Par Priscillia Abereko

Temps de lecture :

6 min

Publié le

Elle se souvient de ces images à jamais. Et pour la première fois témoigne devant les caméras. En découvrant les photos de l'autopsie de son père, Fabienne Boulin prend conscience des circonstances de la mort de son père : « On voit cet homme qui a été tapé, cogné, abîmé. Il est mort sous les coups. Ces photos sont terribles. C'est une prise de conscience pour mon frère et moi. Ma mère a toujours su qu'on l'avait assassiné, mais nous… (on voulait), on voulait encore croire au système et à la République bienveillante. Pour tout ce qu'il avait pu faire pour ce pays, on ne pensait pas quand même que cela se terminerait aussi tragiquement ». Quatre ans plus tard, la famille obtiendra l'autorisation d'exhumer le corps, et procédera à de nouvelles expertises médicales qui prouveront l'incohérence de la thèse du suicide.

Pendant quinze ans, Benoît Collombat et Bernard Nicolas ont enquêté, accumulant des milliers de documents et des centaines d'heures d'enregistrements. Leur film, riche d'archives et de témoignages dément la thèse officielle du suicide. Comment l'ancien ministre est-il mort ? Qui en est le véritable responsable ? Pourquoi ? Pour la première fois des médecins, et des responsables politiques, qui se sont longtemps réfugiés dans le silence, livrent leurs versions des faits et leurs ultimes secrets concernant cette affaire d'État.
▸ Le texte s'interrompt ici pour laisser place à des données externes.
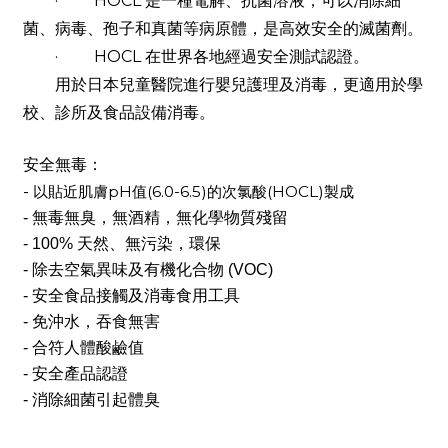
· HOCL 是一種電解、抗菌溶液，可以消除細
菌、病毒、孢子和真菌等病原體，是高效安全的滅菌劑。
· HOCL 在世界各地經過安全測試認證。
用於日本兒童醫院進行嬰兒護理及消毒，更適用於學
校、診所及食品設備消毒。
安全無毒：
-
pH
(6.0-6.5)
(HOCL)
以貼近肌膚
值
的次氯酸
製成
- 無毒無臭，無酒精，無化學物質殘留
- 100% 天然、無污染，環保
- 除去空氣異味及有機化合物 (VOC)
- 安全食品接觸及消毒食用工具
- 免沖水，吞食無害
- 合符人體酸鹼值
- 安全產品認證
- 消除細菌引起體臭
Robert Boulin, un homme politique aux services des autres à la vie à la mort

Avant d'être le ministre du Travail sous la présidence de Valéry Giscard d’Estaing, Robert Boulin est un homme à la carrière impressionnante. Ancien résistant, avocat, député-maire de Libourne (Gironde), cette grande figure politique a connu tous les ministères. La force de ce gaulliste membre du RPR, réside dans son intégrité et ses nombreux secrets : au fil des années, il a accumulé beaucoup de petits secrets sur les différents gouvernements dans lesquels il a travaillé.

Le mardi 30 octobre à 8 h 40, le corps de Robert Boulin est découvert dans un étang peu profond des Yvelines par les gendarmes. Les dents rompues, le visage tuméfié, le corps à moitié hors de l'eau, Robert Boulin est mort. Mais que lui est-il arrivé ? À quelques mètres de la berge, sa voiture est retrouvée verrouillée avec pour seul indice apparent un mot d'adieu écrit sur un bristol et déposé sur le pare-brise. Avant même l'autopsie du corps, la thèse du suicide semble ne faire aucun doute, en apparence seulement. Pour le médecin du Samu, arrivé en même temps que les pompiers sur les lieux du drame l'apparence du corps et la thèse du suicide ne coïncide pas : « C'est ici qu'on a retrouvé le corps, à 7 mètres du rivage. Le corps flottait, le visage était aux deux tiers hors de l'eau, pleins d'ecchymoses et d'hématomes très traumatisés. On ne voyait qu'un bras, l'autre on ne le voyait pas […] Son corps était tout recroquevillé et l'un des pompiers a même déclaré je m'en souviens, ''en dirait qu'il sort d'une malle'' ». Pour lui il est évident, la noyade n'est pas à l'origine des marques sur son visage.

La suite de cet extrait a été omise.